If it takes three "breaths" to blow up a balloon to 1.2 , and each breath supplies the balloon with 0.060 moles of exhaled air, how many moles of air are in a 3.0 balloon.
Express your answer in moles using two significant figures
Would the answer be 0.38 mol?
Is it 1.2 L and 3.0 L ? If so,
1.2 L / 3 breaths = 0.4 L / breath
(3.00 L) / (0.4 L / breath) = 7.5 breaths
(7.5 breaths)(0.060 mol/breath) = 0.45moles
we have 1.2 L and 3.0 L
therefore
1.2 L / 3 breaths = 0.4 L / breath
(3.00 L) / (0.4 L / breath) = 7.5 breaths
(7.5 breaths)(0.060 mol/breath) = 0.45moles
Well, if blowing up a balloon is considered a breath-taking experience, then blowing up a 3.0 balloon must be truly breathtaking! Now, let's do some math, my friend. If it takes 3 "breaths" to blow up a balloon to 1.2 , and each breath supplies the balloon with 0.060 moles of exhaled air, then we can calculate the total number of moles of air in a 3.0 balloon by multiplying the moles per breath by the number of breaths.
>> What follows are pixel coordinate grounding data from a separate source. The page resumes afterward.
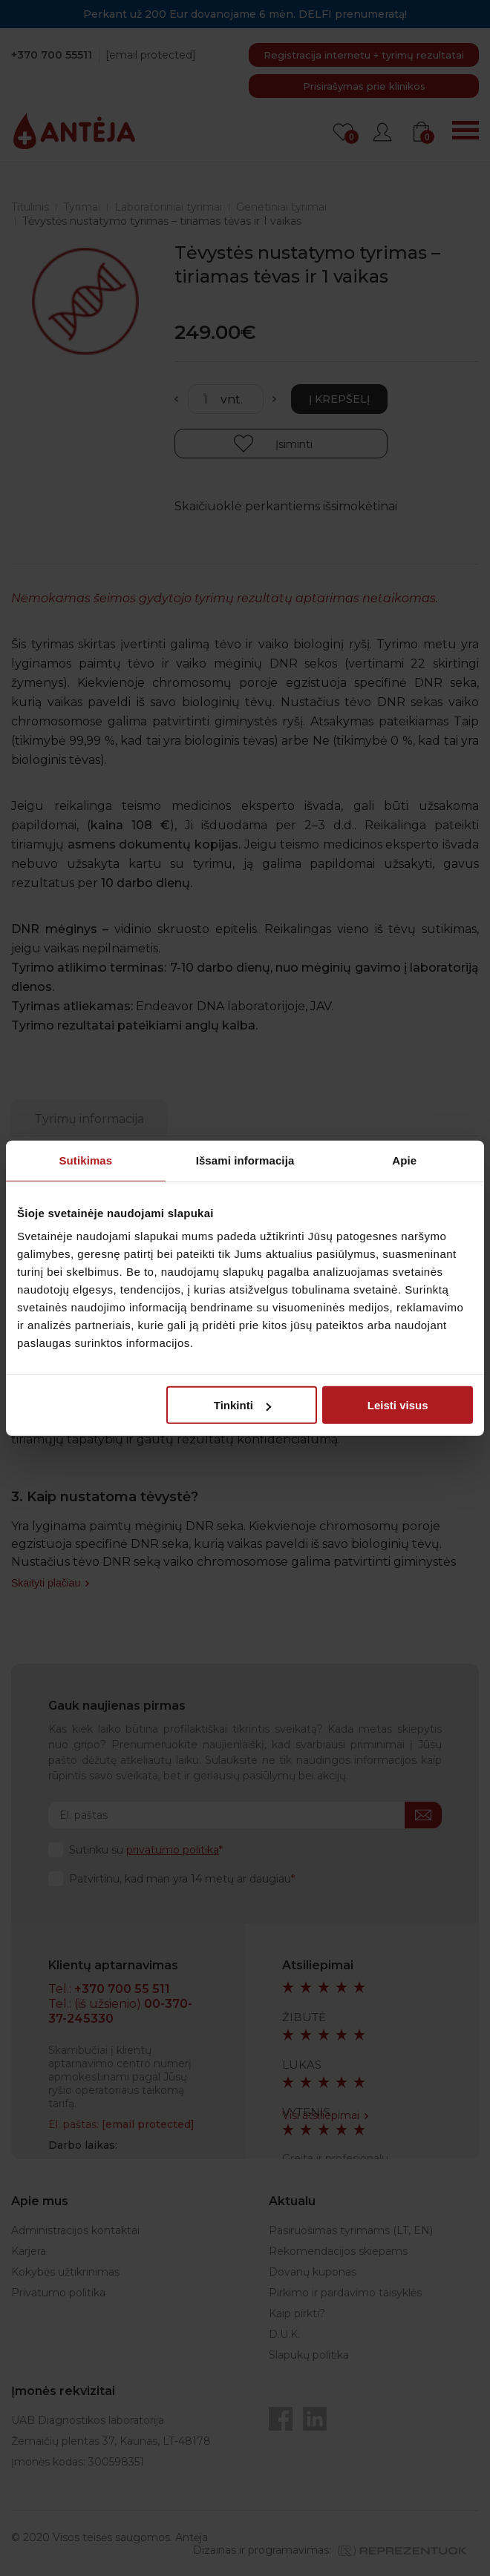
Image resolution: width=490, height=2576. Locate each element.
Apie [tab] (404, 1159)
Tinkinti (242, 1405)
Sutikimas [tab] (85, 1159)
0.060 moles/breath * 3 breaths = 0.18 moles
Therefore, the answer is 0.18 moles (not 0.38 moles, my friend). Keep blowing up those balloons and keep breathing!
To find the number of moles of air in a 3.0 L balloon, we can use the given information that it takes three "breaths" to blow up a balloon to 1.2 L, with each breath supplying 0.060 moles of exhaled air.
First, let's determine the number of "breaths" it would take to fill a 3.0 L balloon:
3.0 L balloon ÷ 1.2 L per breath = 2.5 breaths
Since each breath supplies 0.060 moles of air, we can calculate the total moles of air in a 3.0 L balloon:
2.5 breaths × 0.060 moles per breath = 0.15 moles
Therefore, the answer is 0.15 mol, not 0.38 mol.
To find the number of moles of air in a 3.0 L balloon, we can use the concept of stoichiometry.
First, let's determine the number of moles of air supplied by each breath. According to the given information, each breath supplies the balloon with 0.060 moles of exhaled air.
Next, we need to determine how many breaths are required to blow up a 1.2 L balloon. It is stated that three "breaths" are needed for this.
Now, we can set up a proportion to find the number of moles of air in a 3.0 L balloon:
(0.060 moles / 1.2 L) = (x moles / 3.0 L)
By cross-multiplying and solving for x, we find:
x = (0.060 moles / 1.2 L) * 3.0 L
x ≈ 0.15 moles
Therefore, the number of moles of air in a 3.0 L balloon is approximately 0.15 moles, rounded to two significant figures.
So, the answer is not 0.38 mol, but rather approximately 0.15 mol.